Part 3: Sequence Optimization
3.2. Nussinov and Zuker
As previously discussed, mRNA molecules may have different 3D configurations - different shapes - based on their sequence. The ability to predict the shape of mRNA molecules - and therefore important properties - computationally is based on mRNA folding.
First, it’s worth noting that mRNA folding has a distant relative - seemingly the same at the surface, but vastly different in reality. For over 50 years, protein folding has been a big challenge in biology. While protein structures - like mRNA structures - can be determined experimentally through techniques such as X-ray crystallography and cryogenic electron microscopy, the methods are expensive and time-consuming, making them unable to keep pace with the rapid accumulation of new protein sequences. As such, finding a way to predict structures computationally instead of experimentally has been a topic of research with huge potential. Naturally, the first approaches to this problem were ab initio - starting from first principles, simulating the folding process, or trying to find the folding configuration that is most stable as reflected by its low free energy. Computing the free energy is then taken as a molecular dynamics problem, where force fields are used to describe the potential energy of atoms in proteins as a result of their spatial arrangement. The modeling techniques have been under development for decades, and while the field is advancing, simulations still yield significant errors compared to experimentally-determined free energies. Moreover, as the systems get more complex or the proteins get bigger, the errors compound exponentially - ‘good’ results can only be obtained for small proteins with relatively short folding times. Unfortunately, the ab initio strategy also bears a high computational cost, with one group simulating one millisecond of folding for a 36 amino-acid protein (really short) over 2 months on a machine with 256 processors. A more extreme example is the Anton platform, which employs a supercomputer containing customized hardware in the form of application-specific integrated circuits (ASICs) to speed up molecular dynamics simulations. Even assuming enough computing power will be reached to process longer sequences, the ‘rules’ governing current simulations of protein folding are not entirely clear. For example, one of the leading software programs using molecular dynamics, Rosetta, uses an energy function with over 140 different terms, most of which are knowledge-based (parameters determined from data obtained experimentally).
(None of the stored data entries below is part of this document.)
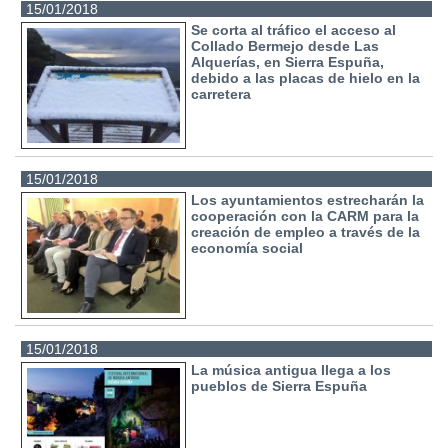
15/01/2018
Se corta al tráfico el acceso al
Collado Bermejo desde Las
Alquerías, en Sierra Espuña,
debido a las placas de hielo en la
carretera
15/01/2018
Los ayuntamientos estrecharán la
cooperación con la CARM para la
creación de empleo a través de la
economía social
15/01/2018
La música antigua llega a los
pueblos de Sierra Espuña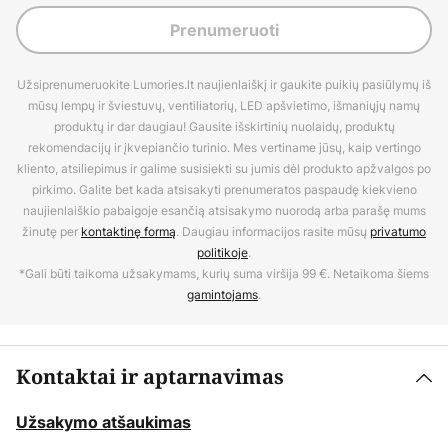
Prenumeruoti
Užsiprenumeruokite Lumories.lt naujienlaiškį ir gaukite puikių pasiūlymų iš
mūsų lempų ir šviestuvų, ventiliatorių, LED apšvietimo, išmaniųjų namų
produktų ir dar daugiau! Gausite išskirtinių nuolaidų, produktų
rekomendacijų ir įkvepiančio turinio. Mes vertiname jūsų, kaip vertingo
kliento, atsiliepimus ir galime susisiekti su jumis dėl produkto apžvalgos po
pirkimo. Galite bet kada atsisakyti prenumeratos paspaudę kiekvieno
naujienlaiškio pabaigoje esančią atsisakymo nuorodą arba parašę mums
žinutę per
kontaktinę formą
. Daugiau informacijos rasite mūsų
privatumo
politikoje
.
*Gali būti taikoma užsakymams, kurių suma viršija 99 €. Netaikoma šiems
gamintojams
.
Kontaktai ir aptarnavimas
Užsakymo atšaukimas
Major advances were made in protein folding when AlphaFold was announced in 2018. Using artificial intelligence-based methods, AlphaFold was able to beat the other computational prediction methods available at the time. AlphaFold2, announced in 2021, marked another significant leap by being the first end-to-end model that could predict protein structures at the atomic level with an accuracy comparable to experimental methods.
Many consider that the field of mRNA folding started with a paper by Nussinov et al. (1978), which managed to predict mRNA structure with low but relevant accuracy. The algorithm does that by computing the most stable conformation, where stability is recognized as being directly proportional to the number of base pairs. In other words, the more base pairs there are, the better the stability of the molecule is. Using dynamic programming, Nussinov’s method has a complexity of O(n^3), managing to fold sequences hundreds of base pairs long using the computing resources available at the time. While the predictions were not excellent, they were good enough that other scientists started building on top of the method.
Ultimately, Zuker & Stiegler (1981) built on the work and arrived at much better predictions by recognizing that structures other than base pairs contribute to the free energy of a molecule. By simulating all the possible base pairs and determining the minimum free energy (MFE) structure, one can infer the most likely conformation of mRNA with some precision. More importantly, MFE is highly correlated with lab measurements of molecule stability. Zuker’s algorithm is still used in mRNA software today, but is limited to mRNA molecules only thousands of bases long, as it inherits its predecessor’s complexity of O(n^3).
Before diving deeper into folding, it’s important to recognize that both Nussinov et al. (1978) and Zuker & Stiegler (1981) made a big assumption to make their algorithms more efficient, namely that there will be no pseudoknots. In essence, this rule can be restated as: if you draw the mRNA with base pairings, no two pairing lines will go over each other. While this led to many advances in the field, in practice, a relevant number of base pairs are pseudo knots, which constitutes a relevant source of errors in MFE predictions.